# TPF Confessions



## unpopular (Sep 1, 2015)

I've spied on my neighbors with a telephoto lens before. I even used it to check out butts while the Women's Lacrosse team was practicing.


----------



## sm4him (Sep 1, 2015)

I did that once...but then I realized that the neighbor was in fact, a real *ss who wore glasses and some pink frilly thing on top of his head...and it freaked me out a little.


----------



## snerd (Sep 1, 2015)

I squeezed the Charmin. Sorry, Mr Whipple.


----------



## JacaRanda (Sep 1, 2015)

I didn't inhale and I sneezed before I could get any up my nose.   Was not allowed anywhere near it after that.  Win win situation.


----------



## Fred Berg (Sep 1, 2015)

snerd said:


> I squeezed the Charmin. Sorry, Mr Whipple.

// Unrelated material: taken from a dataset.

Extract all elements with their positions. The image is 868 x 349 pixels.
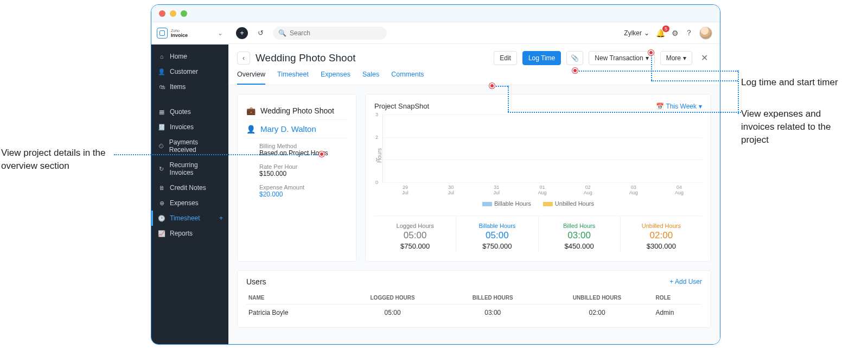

I admit that I had to Google this and confess that I still don't get it.


----------



## manny212 (Sep 1, 2015)

I ran with scissors , and filmed it .


----------



## The_Traveler (Sep 1, 2015)

I've had 9 wives (but 3 of them were mine.)


----------



## Designer (Sep 1, 2015)

Too rich for my blood.


----------



## snowbear (Sep 1, 2015)

I've torn those jammin' tags off of mattresses.


----------



## manny212 (Sep 1, 2015)

snowbear said:


> I've torn those jammin' tags off of mattresses.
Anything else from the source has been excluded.